Leaderless (or leaderful?) replication

Have no leaders, every replica accepts writes. This idea was popularized by DynamoDB. Client sends writes concurrently to several replicas, and waits for a confirmation for some of them, then it is considered a success. This tolerates node failures more easily, no need for complicated failover plans.

When reading, client reads data from multiple replicas concurrently, and client decides which version to use. If one of them is stale, it sends a write request with the correct value (read repair). Or have a background job to fix the data.

To guarantee that we get the most updated value, the number of successful writes (w) + number of nodes to read from (w) must be greater than number of replicas (w + r > number of replicas)

Handling consistency

Consistency problems usually come from replication lags. Most distributed databases are eventually consistent.

  • Read your writes consistency
    • Read from the leader if you know something might have changed. e.g. for facebook, read your own timeline data from leader, read other people’s timelines from replica
  • Monotonic reads consistency: Clients shouldn’t see time moving backwards.
    • e.g. you don’t want user to make a comment, refresh (read from a different stale replica), see comment disappear
  • Bounded staleness consistency: set a limit on how stale the data can be.
    • This can be defined in terms of time, or e.g. number of missing updates.

Replication under the hood

This goes one level deeper, and considers how the data is actually sent between nodes.

  • Statement-based replication: send the same statement it receives to its replicas
    • Not every statement is deterministic, e.g. statements with CURRENT_TIME() or RANDOM().
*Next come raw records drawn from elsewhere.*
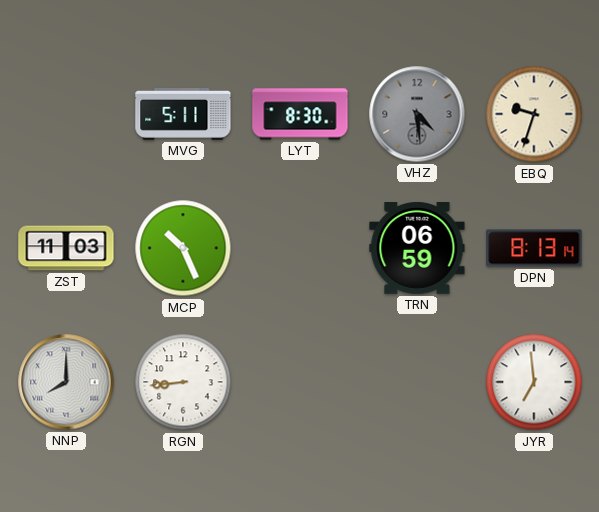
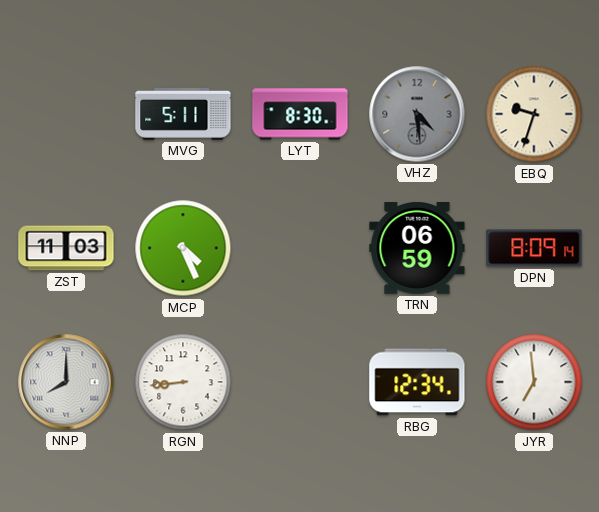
MCP: 10:26 -> 4:26
DPN: 8:13 -> 8:09
RBG: none -> 12:34
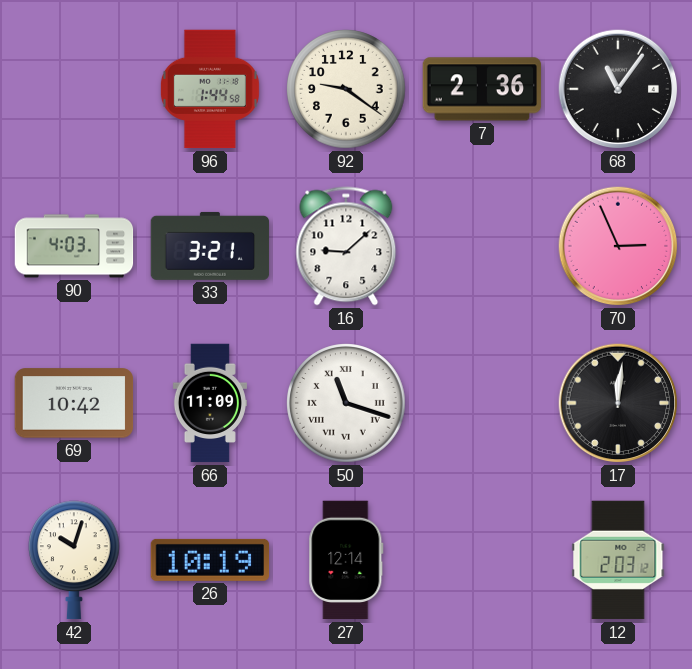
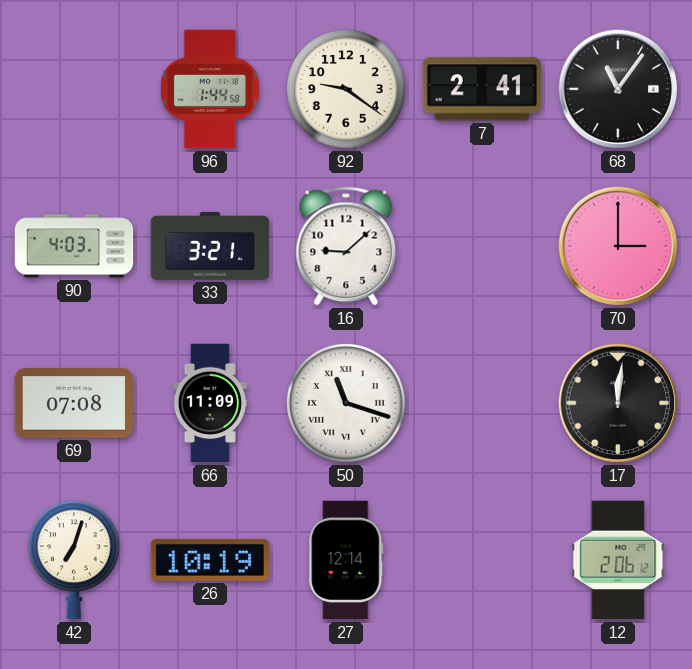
7: 2:36 -> 2:41
70: 2:56 -> 3:00
69: 10:42 -> 07:08
42: 10:03 -> 7:03
12: 2:03 -> 2:06
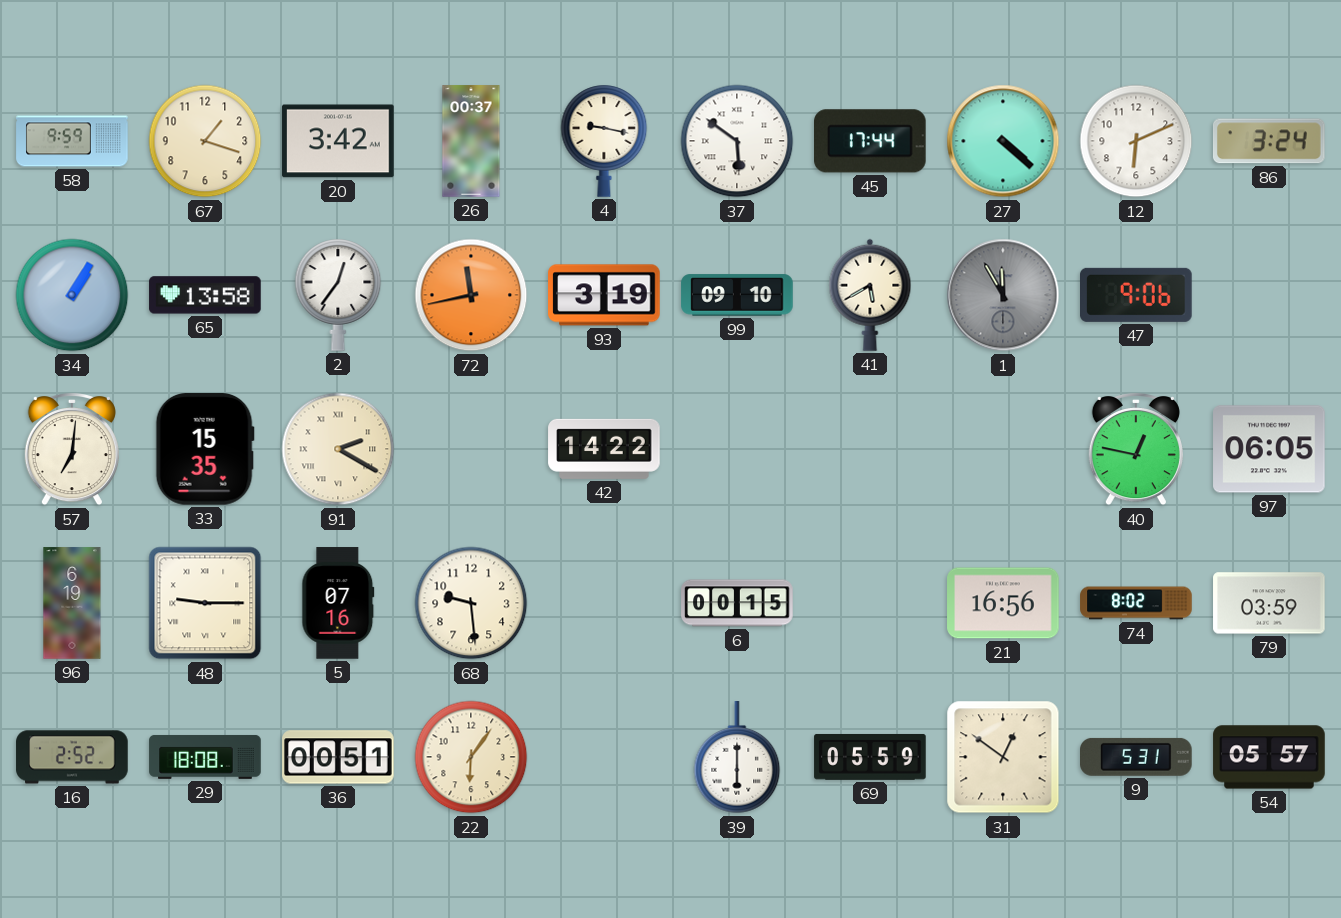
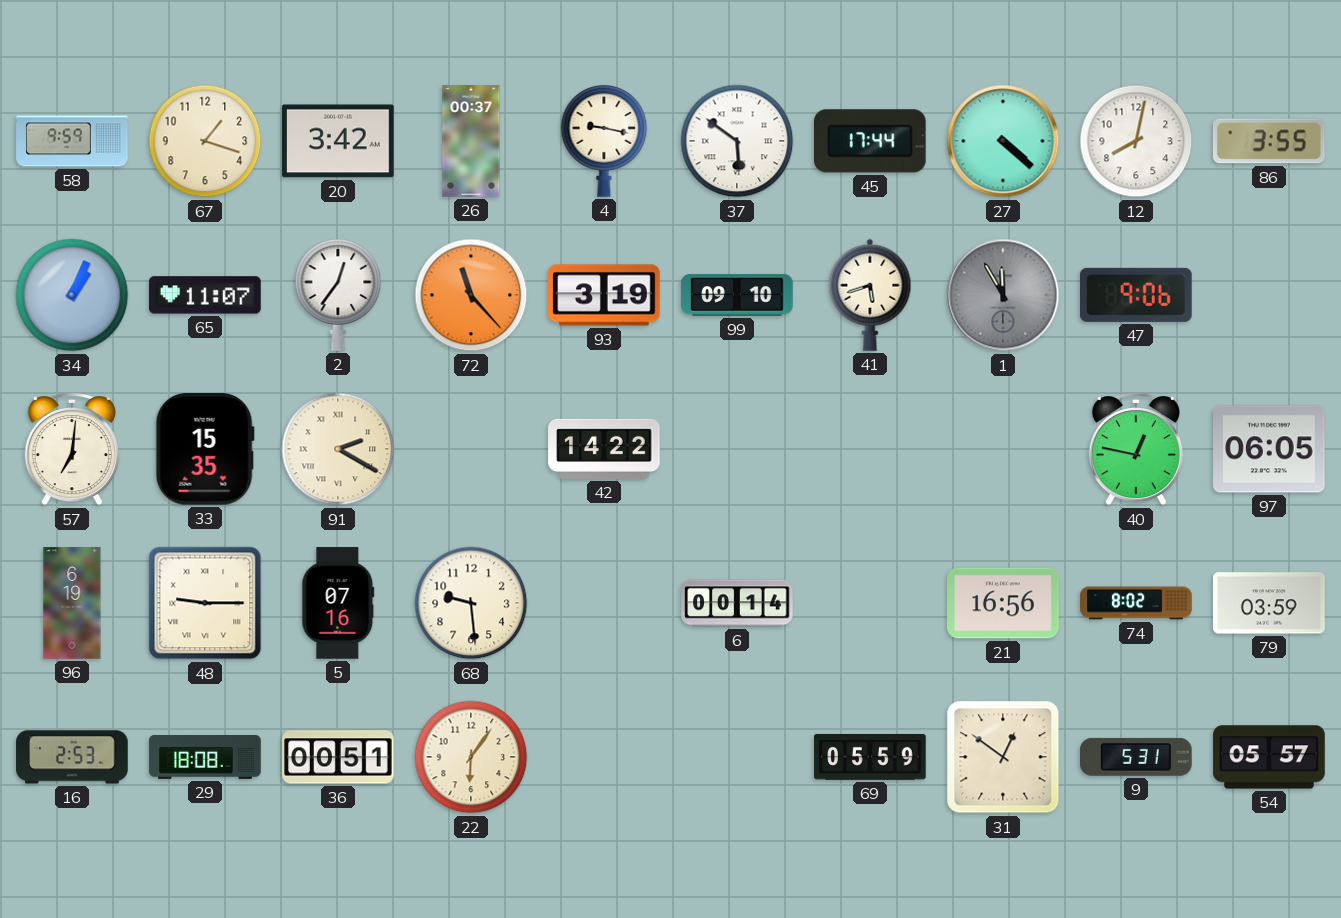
12: 6:11 -> 8:02
86: 3:24 -> 3:55
34: 1:05 -> 1:04
65: 13:58 -> 11:07
72: 11:43 -> 11:23
41: 5:40 -> 5:42
6: 00:15 -> 00:14
16: 2:52 -> 2:53
39: 6:00 -> none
Most databases that use statement based replication will replace these non-deterministic function calls with fixed values before replicating. However, hard to guarantee determinism for user-defined functions, or triggers after updates.
  • Log shipping replication (or physical replication)
    • Most databases use a log to provide atomicity and durability. Describes changes at a very low level, about which bytes have changed and where in the disk.
    • Cannot replicate a log generated by a different version of the database, because it’s so low level, e.g. the way the data is physically stored may have changed.
    • Multi-master replication cannot work, because there s no way to unify multiple logs into one.
  • Row-based replication (or logical replication)
    • Ships a different kind of log used for replication instead of just shipping the internal log. This log can be decoupled from the storage engine and be used in most cases to replicate data across different versions.
    • Uniquely identify a row and a set of changes to be performed to that row.
    • Allows us to upgrade database version with zero downtime.
    • Need to log a lot more data, e.g. statements that modify a lot of rows.